- Born: June 15, 1951 (age 74) Changpung County, Kaesong, North Hwanghae, North Korea
- Education: Bachelor of Arts
- Occupation: Singer
- Years active: 1971–present
- Awards: People's Actress
- Honours: Order of the National Flag

= Choe Sam Suk =

North Korean singer (born 1951)

Choe Sam Suk is a North Korean singer.

== Early life ==
Born in North Hwanghae province to a family of teachers, Choe graduated from the Higher Postal School in Pyongyang after the Korean War had ended and worked as a worker in a Pyongyang textile factory for three years from 1968. Choe was reported to have a unique artistic talent from an early age, while working in the factory, she actively participated in the factory's art group activities and received good reviews when she participated in the National Workers' Art Festival.

== Career as a voice actor ==
In 1971, Choe was summoned to the Film and Radio Music Orchestra and worked as a vocalist for over 20 years. She was the lead actress and singer in the North Korean opera The Flower Girl.

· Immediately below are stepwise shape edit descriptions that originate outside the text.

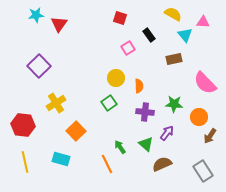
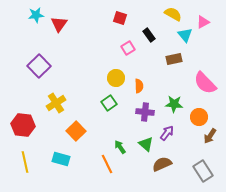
pink triangle: rotated 32 degrees counterclockwise
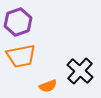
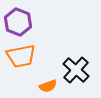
purple hexagon: rotated 20 degrees counterclockwise
black cross: moved 4 px left, 1 px up
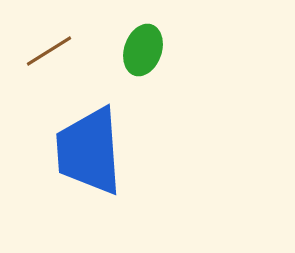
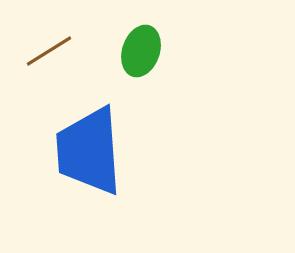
green ellipse: moved 2 px left, 1 px down
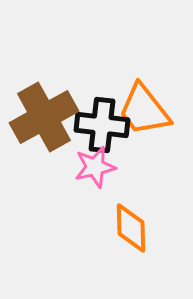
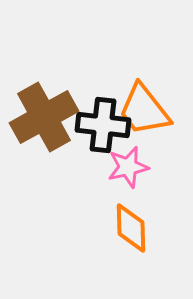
black cross: moved 1 px right
pink star: moved 33 px right
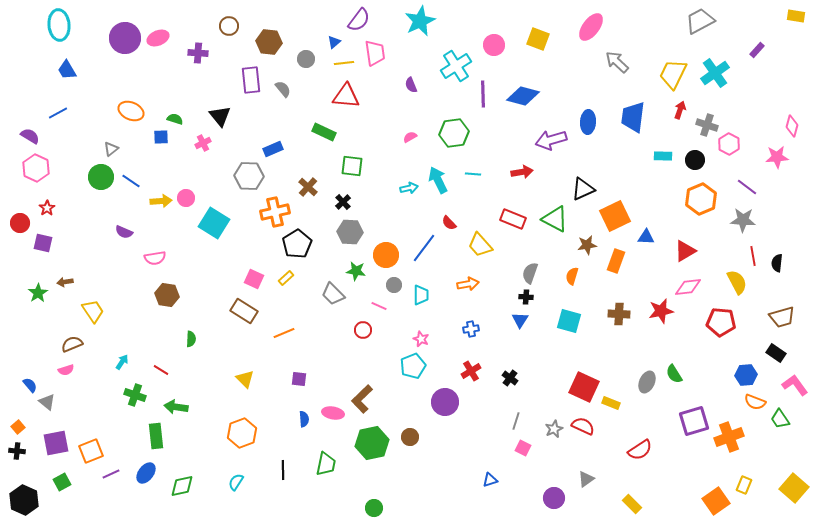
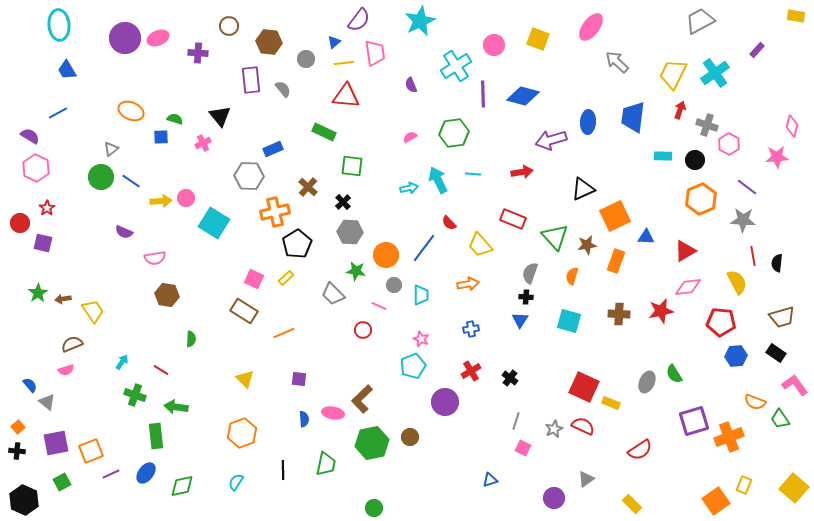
green triangle at (555, 219): moved 18 px down; rotated 20 degrees clockwise
brown arrow at (65, 282): moved 2 px left, 17 px down
blue hexagon at (746, 375): moved 10 px left, 19 px up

Hundreds of movie theme songs were recorded by her in the proceeding 20 years. Along with the movie theme songs, some of the most renowned songs performed by her included My Mother, Bosom of the Motherland and songs Kim Il-Sung Flower in full boom, Foliage is burning red and Let's hold the party of one heart, overall she recorded or performed over 2700 songs. She participated in both domestic and foreign performances. In 1982, she was awarded the title of People's Artist and many other decorations and medals including the First Class of the Order of the National Flag.

As of 1995, it was reported that she was working as a vocal teacher at Pyongyang University of Music and Dance.

== Daughter's defection ==
In 2015, it was reported that her daughter was among 13 restaurant workers who defected from China to South Korea.